● **The problem**: Pictures must not appear in the copy. Restate exactly the lines below from the one with "変更させていただきます。" through the one with "Eksperter i hjemløshed", inclusive.

==================================================

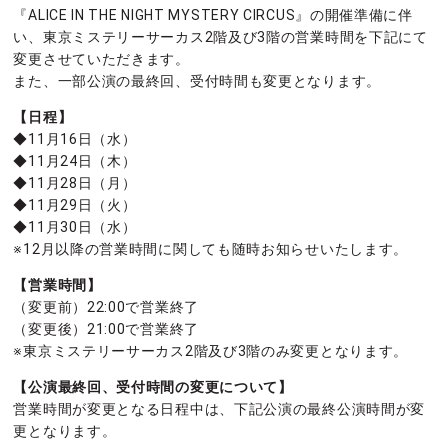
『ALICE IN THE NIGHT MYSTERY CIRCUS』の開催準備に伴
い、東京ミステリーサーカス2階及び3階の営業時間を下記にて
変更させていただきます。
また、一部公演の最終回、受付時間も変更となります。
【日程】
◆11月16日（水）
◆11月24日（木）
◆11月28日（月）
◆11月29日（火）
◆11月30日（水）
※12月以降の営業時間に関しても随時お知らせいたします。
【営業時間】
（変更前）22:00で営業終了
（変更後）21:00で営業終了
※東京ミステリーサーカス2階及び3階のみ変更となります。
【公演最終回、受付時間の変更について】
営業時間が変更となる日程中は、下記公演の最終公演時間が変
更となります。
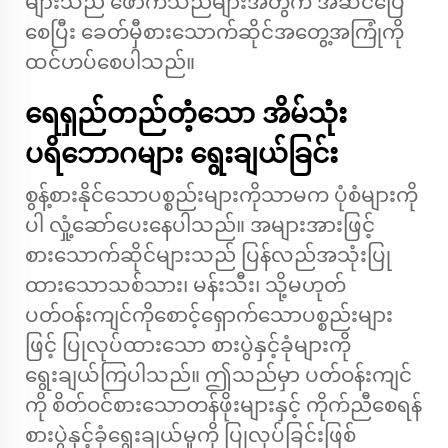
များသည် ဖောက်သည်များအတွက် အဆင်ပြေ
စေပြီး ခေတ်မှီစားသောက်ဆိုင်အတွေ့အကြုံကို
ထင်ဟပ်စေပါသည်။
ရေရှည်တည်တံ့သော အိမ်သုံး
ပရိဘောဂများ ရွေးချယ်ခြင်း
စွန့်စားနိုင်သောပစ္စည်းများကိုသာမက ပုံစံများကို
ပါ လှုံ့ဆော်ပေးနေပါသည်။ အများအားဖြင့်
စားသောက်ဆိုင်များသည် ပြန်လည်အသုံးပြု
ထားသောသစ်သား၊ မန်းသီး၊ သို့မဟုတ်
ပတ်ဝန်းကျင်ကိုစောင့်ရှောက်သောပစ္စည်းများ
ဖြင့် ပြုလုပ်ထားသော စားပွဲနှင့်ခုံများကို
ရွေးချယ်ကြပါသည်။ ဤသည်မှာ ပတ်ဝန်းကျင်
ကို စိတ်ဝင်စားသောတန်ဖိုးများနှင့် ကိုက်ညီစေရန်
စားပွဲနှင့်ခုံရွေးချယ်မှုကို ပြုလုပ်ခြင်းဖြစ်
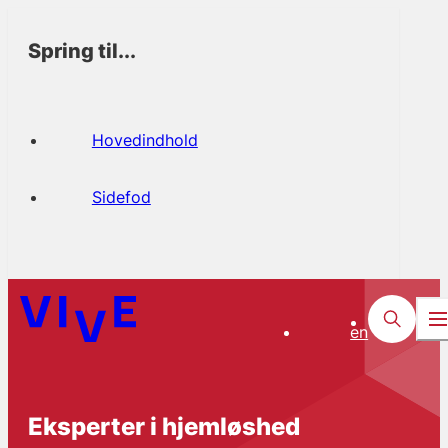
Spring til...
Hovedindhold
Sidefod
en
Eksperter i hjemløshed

==================================================

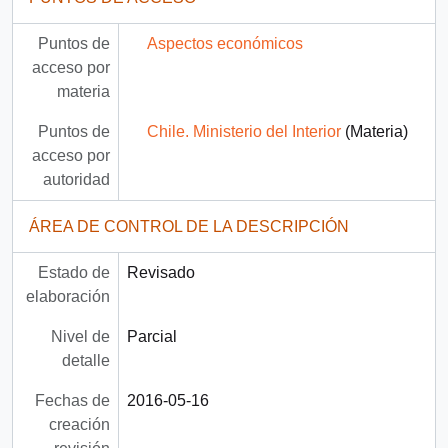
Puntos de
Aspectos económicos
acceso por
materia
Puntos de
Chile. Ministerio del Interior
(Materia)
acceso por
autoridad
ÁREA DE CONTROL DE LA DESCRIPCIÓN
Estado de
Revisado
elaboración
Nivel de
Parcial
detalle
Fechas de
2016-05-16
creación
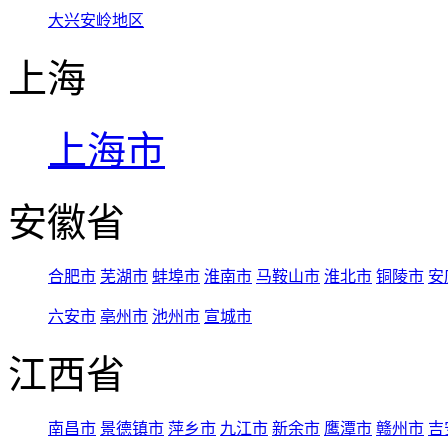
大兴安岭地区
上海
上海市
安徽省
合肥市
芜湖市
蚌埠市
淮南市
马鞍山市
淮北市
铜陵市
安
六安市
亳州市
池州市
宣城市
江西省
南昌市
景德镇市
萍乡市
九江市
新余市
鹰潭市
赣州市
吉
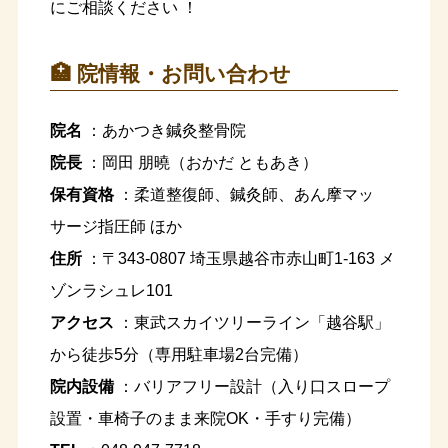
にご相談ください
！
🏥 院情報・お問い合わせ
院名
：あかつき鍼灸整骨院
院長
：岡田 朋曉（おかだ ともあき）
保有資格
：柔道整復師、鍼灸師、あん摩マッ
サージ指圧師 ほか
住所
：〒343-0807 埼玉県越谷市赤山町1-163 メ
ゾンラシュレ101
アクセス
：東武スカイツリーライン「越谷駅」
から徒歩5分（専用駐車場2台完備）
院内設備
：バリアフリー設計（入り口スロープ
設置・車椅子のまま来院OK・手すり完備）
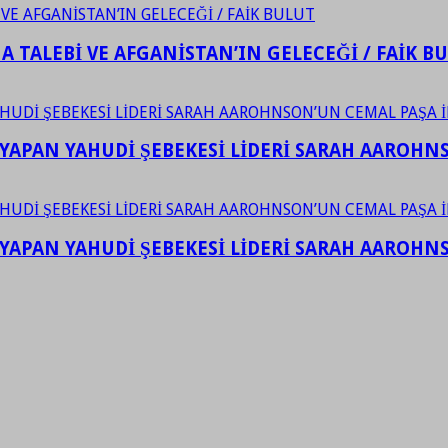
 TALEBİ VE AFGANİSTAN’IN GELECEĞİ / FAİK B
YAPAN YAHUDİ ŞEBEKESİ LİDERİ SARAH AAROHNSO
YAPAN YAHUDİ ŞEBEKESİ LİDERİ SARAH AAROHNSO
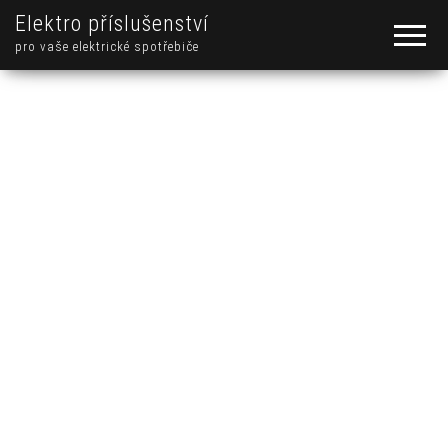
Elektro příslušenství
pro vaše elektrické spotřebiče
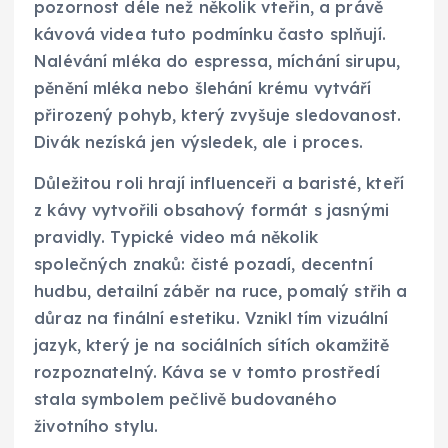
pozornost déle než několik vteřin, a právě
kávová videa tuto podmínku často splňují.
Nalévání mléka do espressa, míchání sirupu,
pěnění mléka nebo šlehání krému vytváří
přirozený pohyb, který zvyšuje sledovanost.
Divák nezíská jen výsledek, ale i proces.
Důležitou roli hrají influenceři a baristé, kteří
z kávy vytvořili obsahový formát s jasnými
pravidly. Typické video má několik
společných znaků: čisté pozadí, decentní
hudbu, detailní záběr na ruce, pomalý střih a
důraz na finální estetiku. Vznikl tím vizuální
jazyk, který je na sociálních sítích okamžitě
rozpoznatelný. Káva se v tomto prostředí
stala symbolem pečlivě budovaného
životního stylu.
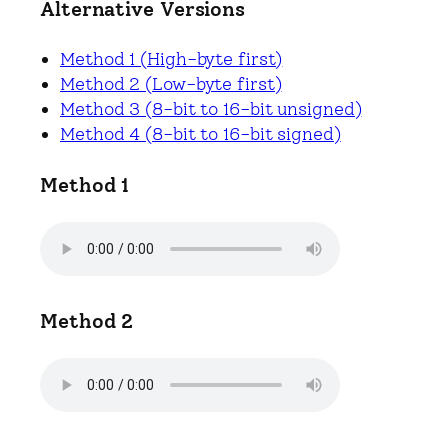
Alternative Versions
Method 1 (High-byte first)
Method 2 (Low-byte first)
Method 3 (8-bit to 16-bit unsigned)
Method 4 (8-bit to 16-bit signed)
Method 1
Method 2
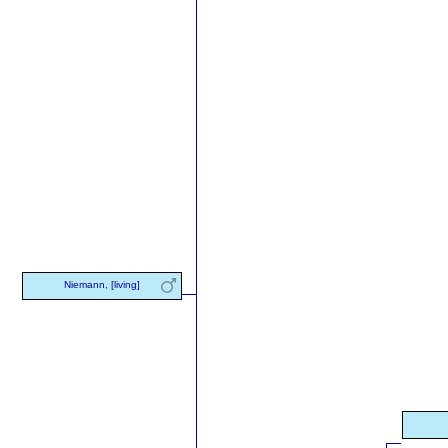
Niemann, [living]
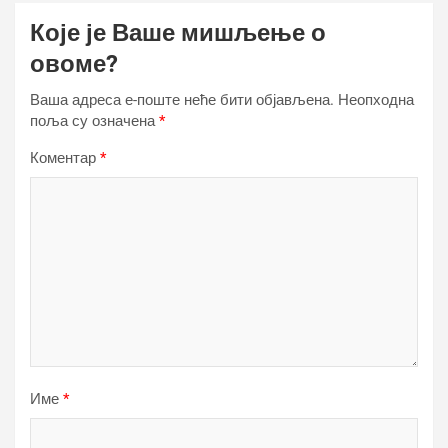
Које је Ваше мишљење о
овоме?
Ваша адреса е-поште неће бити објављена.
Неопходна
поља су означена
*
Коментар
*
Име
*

==================================================

● **Answer space**:
変更させていただきます。
また、一部公演の最終回、受付時間も変更となります。
【日程】
◆11月16日（水）
◆11月24日（木）
◆11月28日（月）
◆11月29日（火）
◆11月30日（水）
※12月以降の営業時間に関しても随時お知らせいたします。
【営業時間】
（変更前）22:00で営業終了
（変更後）21:00で営業終了
※東京ミステリーサーカス2階及び3階のみ変更となります。
【公演最終回、受付時間の変更について】
営業時間が変更となる日程中は、下記公演の最終公演時間が変
更となります。
များသည် ဖောက်သည်များအတွက် အဆင်ပြေ
စေပြီး ခေတ်မှီစားသောက်ဆိုင်အတွေ့အကြုံကို
ထင်ဟပ်စေပါသည်။
ရေရှည်တည်တံ့သော အိမ်သုံး
ပရိဘောဂများ ရွေးချယ်ခြင်း
စွန့်စားနိုင်သောပစ္စည်းများကိုသာမက ပုံစံများကို
ပါ လှုံ့ဆော်ပေးနေပါသည်။ အများအားဖြင့်
စားသောက်ဆိုင်များသည် ပြန်လည်အသုံးပြု
ထားသောသစ်သား၊ မန်းသီး၊ သို့မဟုတ်
ပတ်ဝန်းကျင်ကိုစောင့်ရှောက်သောပစ္စည်းများ
ဖြင့် ပြုလုပ်ထားသော စားပွဲနှင့်ခုံများကို
ရွေးချယ်ကြပါသည်။ ဤသည်မှာ ပတ်ဝန်းကျင်
ကို စိတ်ဝင်စားသောတန်ဖိုးများနှင့် ကိုက်ညီစေရန်
စားပွဲနှင့်ခုံရွေးချယ်မှုကို ပြုလုပ်ခြင်းဖြစ်
Spring til...
Hovedindhold
Sidefod
en
Eksperter i hjemløshed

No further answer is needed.